The car in front of me is just a little too close and the urge to ram it crosses my mind. My mother’s boyfriend wouldn’t like that. That’s why it crossed my mind. The rain runs down the windshield like silent waves. I try to turn on the wipers but they don’t work. The heat stops blowing. Then a clacking sound stops everything. What the heck? NO. The engine dies. The only gift I got from my dad was this piece of junk. Now I can’t use it to get away from this place.
“This is so stupid” I said cursing the car and the weatherman. “Thanks a lot!”
There is no point to curse the reason for leaving in the first place because he wasn’t going anywhere according to my mother. So I guess it had to be me. I look out the driver’s window and watch the figure that watches me. His face is blurred by the rain but already I know it so well. It came to me too often in my nightmares, eyes blazing and dark, menacing and scary, making reality too real.

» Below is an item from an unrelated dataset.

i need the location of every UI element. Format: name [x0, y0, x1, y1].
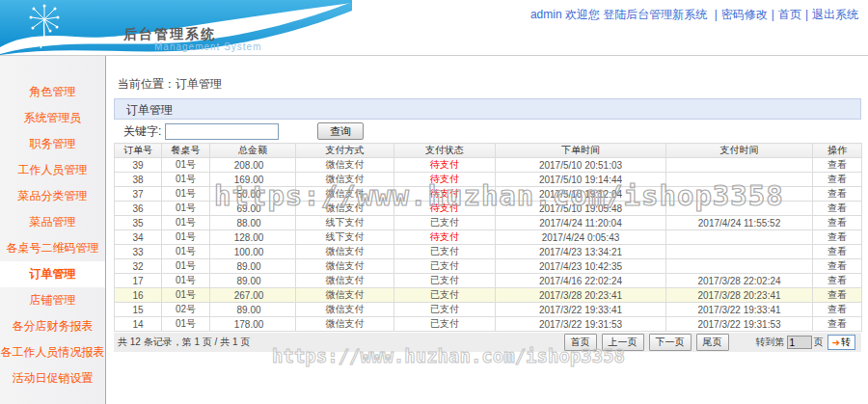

I slam my hands on the steering wheel and the car horn goes off making my head hurt, possibly waking my mother. Simon moves away from the window, the curtain falls back into place. I push open the door then slam it shut. Rain pours down on me again, frustrated tears mixes in with it. The cold strikes my skin like spears. I want to scream but I don’t.
I begin to walk. I didn’t want to go back. Where am I going? I don’t know. I don’t care. The street lights shine like spotlights on the side walk. There no lights coming from the windows of my neighbors. At least they can sleep peacefully. The sky is dark. The rain makes it hard to see in front of me. I look back down the street and I can’t see my car or that house that caused me to break down at night when ever I would hear my door start to squeak open. Hear footsteps being muffled by my carpet. Feel the rough hands against my skin, over my mouth. Hear the threats, see his eyes. I breathe out. I didn’t know I was actually holding my breath until I saw it.
I start to cross the street wanting to put even more distance between me and him. Headlights appear out of nowhere, seeming to break open the curtain of rain. Breaks screech and death swerves past me and crashes into a tree. Right then I wished that my mother knew the truth. Right then I wish I wasn’t so afraid.